== Exercise material

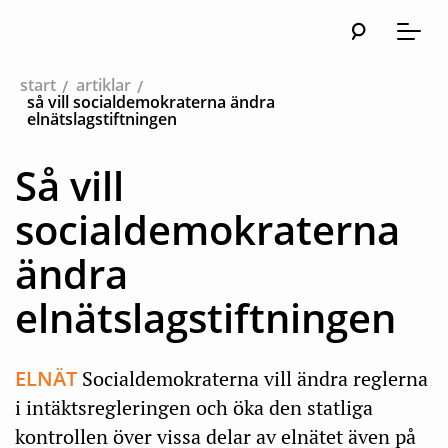
Sök
Huvudna
Meny
start
artiklar
så vill socialdemokraterna ändra
elnätslagstiftningen
Så vill
socialdemokraterna
ändra
elnätslagstiftningen
ELNÄT
Socialdemokraterna vill ändra reglerna
i intäktsregleringen och öka den statliga
kontrollen över vissa delar av elnätet även på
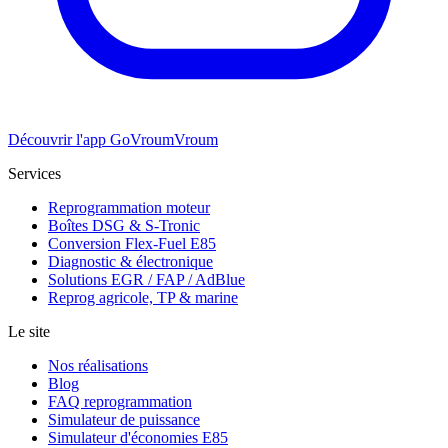
Découvrir l'app GoVroumVroum
Services
Reprogrammation moteur
Boîtes DSG & S-Tronic
Conversion Flex-Fuel E85
Diagnostic & électronique
Solutions EGR / FAP / AdBlue
Reprog agricole, TP & marine
Le site
Nos réalisations
Blog
FAQ reprogrammation
Simulateur de puissance
Simulateur d'économies E85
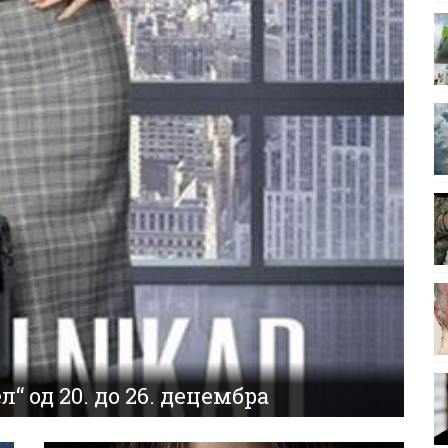
“ од 20. до 26. децембра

====

Reproduce the final stretch of lines exactly: the line containing "Socialdemokraterna vill ändra reglerna" through the last line of the data, both included. Pictures do not belong in the copy.

_Output:_
Socialdemokraterna vill ändra reglerna
i intäktsregleringen och öka den statliga
kontrollen över vissa delar av elnätet även på
Découvrir l'app GoVroumVroum
Services
Reprogrammation moteur
Boîtes DSG & S-Tronic
Conversion Flex-Fuel E85
Diagnostic & électronique
Solutions EGR / FAP / AdBlue
Reprog agricole, TP & marine
Le site
Nos réalisations
Blog
FAQ reprogrammation
Simulateur de puissance
Simulateur d'économies E85
“ од 20. до 26. децембра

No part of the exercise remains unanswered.